- _Extracted page text data_:

+ + +

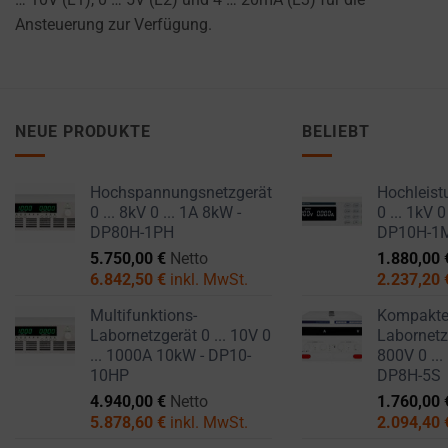
Ansteuerung zur Verfügung.
NEUE PRODUKTE
BELIEBT
Hochspannungsnetzgerät
Hochleist
0 ... 8kV 0 ... 1A 8kW -
0 ... 1kV 0
DP80H-1PH
DP10H-1
5.750,00
€
Netto
1.880,00
6.842,50
€
inkl. MwSt.
2.237,20
Multifunktions-
Kompakt
Labornetzgerät 0 ... 10V 0
Labornetzg
... 1000A 10kW - DP10-
800V 0 ...
10HP
DP8H-5S
4.940,00
€
Netto
1.760,00
5.878,60
€
inkl. MwSt.
2.094,40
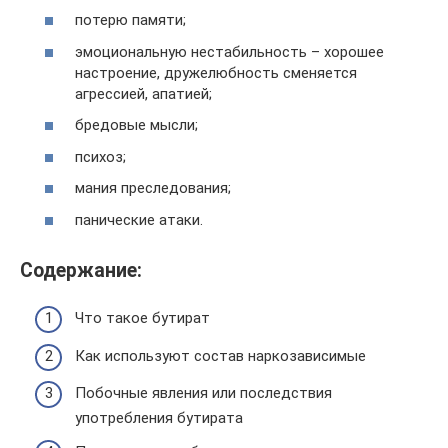
потерю памяти;
эмоциональную нестабильность – хорошее
настроение, дружелюбность сменяется
агрессией, апатией;
бредовые мысли;
психоз;
мания преследования;
панические атаки.
Содержание:
Что такое бутират
Как используют состав наркозависимые
Побочные явления или последствия
употребления бутирата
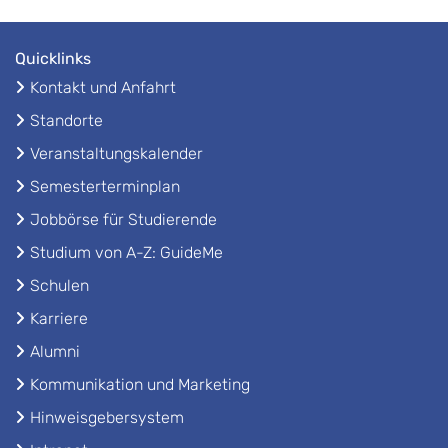
Quicklinks
Kontakt und Anfahrt
Standorte
Veranstaltungskalender
Semesterterminplan
Jobbörse für Studierende
Studium von A-Z: GuideMe
Schulen
Karriere
Alumni
Kommunikation und Marketing
Hinweisgebersystem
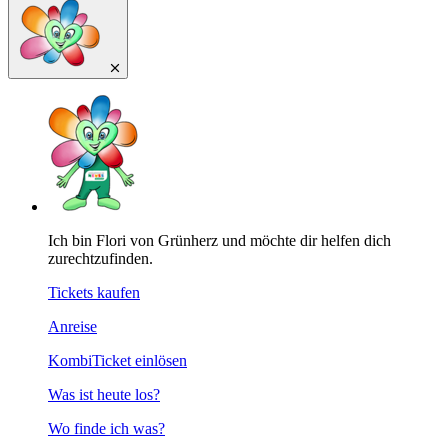
Ich bin Flori von Grünherz und möchte dir helfen dich
zurechtzufinden.
Tickets kaufen
Anreise
KombiTicket einlösen
Was ist heute los?
Wo finde ich was?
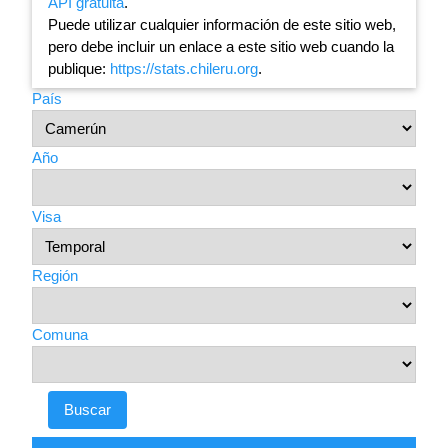
API gratuita
.
Puede utilizar cualquier información de este sitio web,
pero debe incluir un enlace a este sitio web cuando la
publique:
https://stats.chileru.org
.
País
Año
Visa
Región
Comuna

+ + +

- _What is being asked_: Copy the records above exactly. The pictures are not part of the copy.

- _Response_:
Ansteuerung zur Verfügung.
NEUE PRODUKTE
BELIEBT
Hochspannungsnetzgerät
Hochleist
0 ... 8kV 0 ... 1A 8kW -
0 ... 1kV 0
DP80H-1PH
DP10H-1
5.750,00
€
Netto
1.880,00
6.842,50
€
inkl. MwSt.
2.237,20
Multifunktions-
Kompakt
Labornetzgerät 0 ... 10V 0
Labornetzg
... 1000A 10kW - DP10-
800V 0 ...
10HP
DP8H-5S
4.940,00
€
Netto
1.760,00
5.878,60
€
inkl. MwSt.
2.094,40
потерю памяти;
эмоциональную нестабильность – хорошее
настроение, дружелюбность сменяется
агрессией, апатией;
бредовые мысли;
психоз;
мания преследования;
панические атаки.
Содержание:
Что такое бутират
Как используют состав наркозависимые
Побочные явления или последствия
употребления бутирата
Quicklinks
Kontakt und Anfahrt
Standorte
Veranstaltungskalender
Semesterterminplan
Jobbörse für Studierende
Studium von A-Z: GuideMe
Schulen
Karriere
Alumni
Kommunikation und Marketing
Hinweisgebersystem
Ich bin Flori von Grünherz und möchte dir helfen dich
zurechtzufinden.
Tickets kaufen
Anreise
KombiTicket einlösen
Was ist heute los?
Wo finde ich was?
API gratuita
.
Puede utilizar cualquier información de este sitio web,
pero debe incluir un enlace a este sitio web cuando la
publique:
https://stats.chileru.org
.
País
Año
Visa
Región
Comuna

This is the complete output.